In 1948 two brothers, Russell and Sigurd Varian, armed with $22,000, founded Varian Associates to manufacture scientific instruments. According to a company history, the Varian brothers “intentionally settled near Stanford in order to enjoy the benefits of interchange with the various scientific programs in progress at the University.”

Russell Varian in particular had a long association with Stanford; he had done his undergraduate and graduate work at the Palo Alto institution. In the late 1930s the brothers struck a deal with Stanford allowing access to a university laboratory to develop the klystron tube, an “electron tube” that produces microwaves. The British quickly adapted klystron tubes to radar to help stave off the Luftwaffe during the Battle of Britain.

Shortly after opening its doors, Varian Associates received a contract to develop the R-1 klystron for use in guided missiles. The R-1 contract enabled Varian to increase its workforce from a handful of employees to 30 fulltime workers. It also meant that Varian became the world leader in the production of microwave tubes.

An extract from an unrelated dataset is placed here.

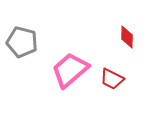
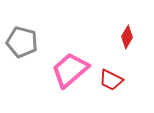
red diamond: rotated 30 degrees clockwise
red trapezoid: moved 1 px left, 1 px down
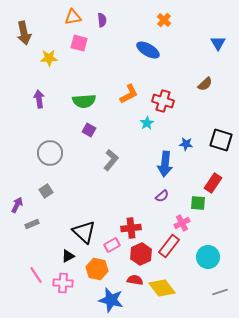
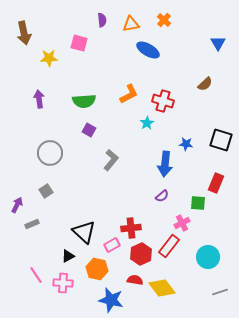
orange triangle at (73, 17): moved 58 px right, 7 px down
red rectangle at (213, 183): moved 3 px right; rotated 12 degrees counterclockwise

Not wanting to remain a one-product company, Varian used its Stanford connection to develop NMR instruments, which at their most elemental consist of a magnet, a radio frequency transmitter, and a receiver. Although the first applications of NMR spectroscopy were done with hand-built instruments, Russell Varian anticipated many uses for NMR instruments. Accordingly he reached an agreement with Bloch, who served as a company consultant, to acquire the patent rights to produce NMRs.

The Stanford connection tightened with the hiring in 1951 of Martin Packard, who had worked with Bloch. Packard observed: “Prior to the use of NMR… [a chemist] could spend literally months and years trying to determine the structure of a molecule. With NMR, infrared, mass spectrometry, and other such tools, the same problems can often be solved in hours.” To help convince chemists of NMR’s utility, the Varians hired James Shoolery, a physical chemist, to set up an applications laboratory. Shoolery and his colleagues taught chemists how to use NMR to determine molecular structure.

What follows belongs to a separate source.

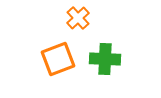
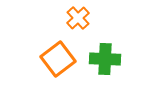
orange square: rotated 16 degrees counterclockwise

Varian Associates first forays into NMR instrumentation yielded mixed results. At first, the company funded development of NMR spectrometers by making its 12-inch electromagnet available commercially. The initial Varian instrument was the HR-30, which used the 12-inch electromagnet, but it was difficult to operate. Later, more advanced instruments were marketed, such as the HR-40 and the HR-60. The latter instrument could solve a larger range of problems than earlier versions, and it was a small-scale commercial success. But its mammoth size and high cost put it out of the reach of most chemists.

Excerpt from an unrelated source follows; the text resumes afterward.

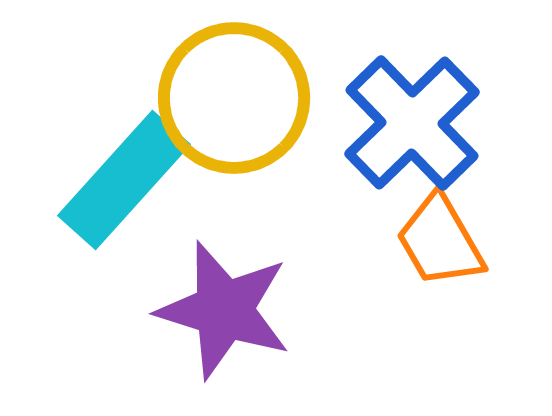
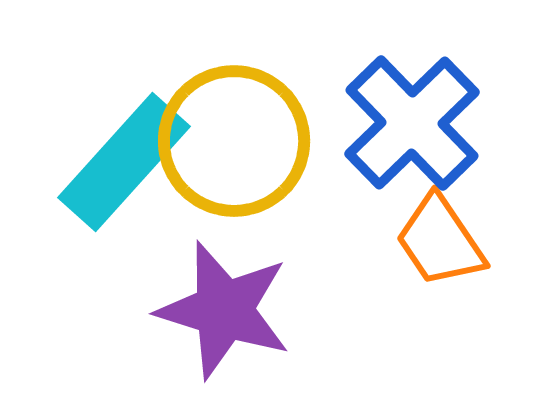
yellow circle: moved 43 px down
cyan rectangle: moved 18 px up
orange trapezoid: rotated 4 degrees counterclockwise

The HR-60’s modest success convinced the company that there was a potential market for a low-cost, proton-only NMR spectrometer. Research on such an instrument began in earnest in 1957. It was code-named “ASP:” As soon as possible. The new instrument would have a six-inch magnet, small enough so that the entire instrument would fit into two secretary-sized consoles, one for the magnet and most of the electronics, the other for the controls and the remaining electronic gear. The intent was to manufacture a machine simple enough for an organic chemist to use and cheap enough for the researcher to afford.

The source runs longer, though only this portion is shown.